WALTER SCHLOSS: I had a friend who was a therapist at a mental hospital and he asked me if I would talk to his patients about investments. And I said OK, and he introduced me and so I started to talk about investments. And after a few minutes a big fellow in the front of the audience got up and he said, "Shut up, you idiot and sit down!" I looked at my friend and I said, "What do I do?" He said, "Sit down. That's the most intelligent thing that fellow's said in months."

Well, I want to talk about Ben Graham because he was very helpful to me and I think it might be interesting to you to know how he started. Well, we know about his background in Columbia, but he got thejob and became a manager of money because he was very intelligent about his investments and in the '205 he had a deal where he took 50 percent of the profits but he took 50 percent of the losses. And that worked great until 1929 when the market went down and obviously his stocks were affected, too, and he was not only affected by that, but many of these people then pulled out because they needed money for their own purposes or they had lost a lot of money other places.

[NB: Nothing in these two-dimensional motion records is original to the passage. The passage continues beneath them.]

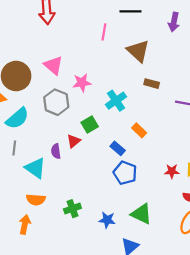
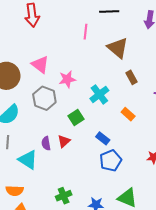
brown rectangle: (152, 84) -> (132, 77), turned 48
orange rectangle: (139, 130) -> (128, 114), moved
red triangle: (74, 141) -> (64, 141), moved
blue pentagon: (125, 173) -> (111, 161), turned 30
orange semicircle: (36, 200) -> (15, 191), moved

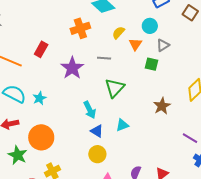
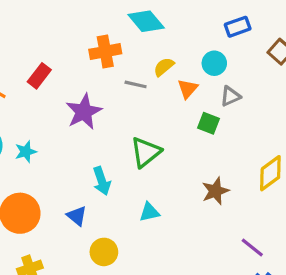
gray line: (104, 58) -> (136, 84), moved
blue triangle: (97, 131) -> (77, 216), moved

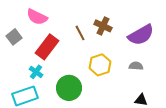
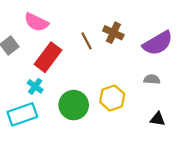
yellow hexagon: (100, 65) -> (112, 98), moved

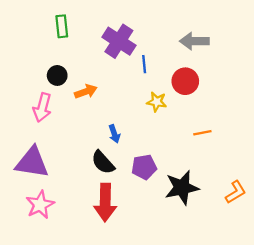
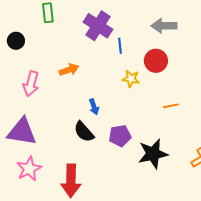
black circle: (57, 75) -> (16, 41), moved
red arrow: (105, 202) -> (71, 181), moved

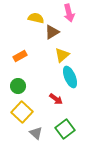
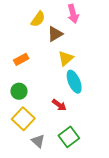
yellow semicircle: (36, 18) -> (38, 19), turned 112

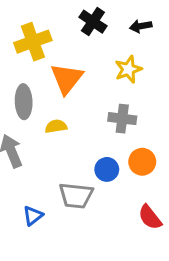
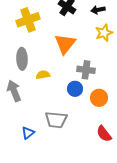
yellow star: (128, 69) -> (104, 33), moved
orange triangle: (67, 79) -> (65, 44), moved
blue circle: (107, 169) -> (75, 89), moved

So he figured out how he could possibly never have this happen to him again. He was very upset about losing money. A lot of us are. So he worked on a number of ways of doing this and one of them was buying companies below working capital and in the '30s there were a lot of companies that developed that way. And then in 1936 he formed a company called Graham-Newman, which was, I'd say, an open and closed end company in that he was able to open it up to his stockholders and he'd sell stock with the rights to buy buy new stock below asset value. That is, if you didn't exercise your option you were able to sell the rights for money.

At the beginning of 1946, I was out of the Army and Graham hired me to work for him as a security analyst and Graham-Newman was then 10 years old and had a nice record. One of the reasons they had a nice record was that they bought these secondary stocks which had big book values but not particularly good earnings. When the war came along he was able to profit from this because the excess profits taxes really hurt the companies with small book values. But the big book value stocks were in the war and so they made a lot of money based upon the fact that they didn’t have to pay these excess profits taxes. And those stocks went up and he did very well. Ben realized that most of them had gone to prices that were no longer cheap and so he sold a great many of them.

So, when I came to work for Ben, he had 37 stocks in his common stock portfolio. This was a really big investment company. They had $4,100,000 of which $1.1 million was in common stocks. I looked at the portfolio and I saw that of their 37 stocks that were in the portfolio on January 31, 1946 only two of them are still around. All the others were taken over, merged, disappeared. And the only two; one was Tricontinental Corp and the other one was McGraw Hill. He had very small amounts of these stocks and you figure $1,100,000 with 37 stocks, it wasn't very much.